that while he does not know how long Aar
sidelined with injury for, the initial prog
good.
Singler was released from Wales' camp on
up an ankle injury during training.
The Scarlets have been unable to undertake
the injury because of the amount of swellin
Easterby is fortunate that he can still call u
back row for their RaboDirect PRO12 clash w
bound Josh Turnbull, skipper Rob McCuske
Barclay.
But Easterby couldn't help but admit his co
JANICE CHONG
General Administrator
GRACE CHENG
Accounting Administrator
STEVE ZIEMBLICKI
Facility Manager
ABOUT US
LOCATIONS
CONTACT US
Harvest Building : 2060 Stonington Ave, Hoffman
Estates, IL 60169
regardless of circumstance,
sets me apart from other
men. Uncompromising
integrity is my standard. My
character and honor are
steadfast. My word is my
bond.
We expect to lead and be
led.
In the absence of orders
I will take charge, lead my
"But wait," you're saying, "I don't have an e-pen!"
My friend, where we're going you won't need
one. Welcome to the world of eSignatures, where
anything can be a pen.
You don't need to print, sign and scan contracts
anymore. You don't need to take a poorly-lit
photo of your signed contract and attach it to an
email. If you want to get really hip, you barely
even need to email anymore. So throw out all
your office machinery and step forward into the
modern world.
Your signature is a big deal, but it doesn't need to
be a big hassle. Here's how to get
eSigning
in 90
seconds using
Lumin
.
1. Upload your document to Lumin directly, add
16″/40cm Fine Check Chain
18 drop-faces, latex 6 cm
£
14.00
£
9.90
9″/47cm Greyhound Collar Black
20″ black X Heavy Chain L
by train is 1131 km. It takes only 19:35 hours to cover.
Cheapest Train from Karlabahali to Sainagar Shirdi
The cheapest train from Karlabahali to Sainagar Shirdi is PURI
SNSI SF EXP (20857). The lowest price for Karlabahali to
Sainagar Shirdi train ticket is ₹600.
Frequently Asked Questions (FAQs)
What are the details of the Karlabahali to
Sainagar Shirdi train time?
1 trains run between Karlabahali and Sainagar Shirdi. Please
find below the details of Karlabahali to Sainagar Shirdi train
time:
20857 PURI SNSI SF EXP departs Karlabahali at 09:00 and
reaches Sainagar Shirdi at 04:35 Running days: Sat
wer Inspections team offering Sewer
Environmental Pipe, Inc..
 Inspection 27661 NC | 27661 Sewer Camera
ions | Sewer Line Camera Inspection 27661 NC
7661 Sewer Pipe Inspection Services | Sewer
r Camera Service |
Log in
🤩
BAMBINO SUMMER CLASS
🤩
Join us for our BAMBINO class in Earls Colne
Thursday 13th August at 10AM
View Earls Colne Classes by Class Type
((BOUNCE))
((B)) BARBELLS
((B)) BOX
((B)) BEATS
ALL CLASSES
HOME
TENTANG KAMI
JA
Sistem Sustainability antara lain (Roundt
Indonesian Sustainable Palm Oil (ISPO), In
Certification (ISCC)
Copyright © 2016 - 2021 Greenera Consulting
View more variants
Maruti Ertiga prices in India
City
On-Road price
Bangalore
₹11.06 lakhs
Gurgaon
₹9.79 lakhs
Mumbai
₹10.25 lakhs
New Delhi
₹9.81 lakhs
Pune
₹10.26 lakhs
◇ ◇ ◇
- To do: Quote the records from their first line to the line with "bound Josh Turnbull, skipper Rob McCuske", inclusive, without adding or dropping anything.

- Answer to the problem:
that while he does not know how long Aar
sidelined with injury for, the initial prog
good.
Singler was released from Wales' camp on
up an ankle injury during training.
The Scarlets have been unable to undertake
the injury because of the amount of swellin
Easterby is fortunate that he can still call u
back row for their RaboDirect PRO12 clash w
bound Josh Turnbull, skipper Rob McCuske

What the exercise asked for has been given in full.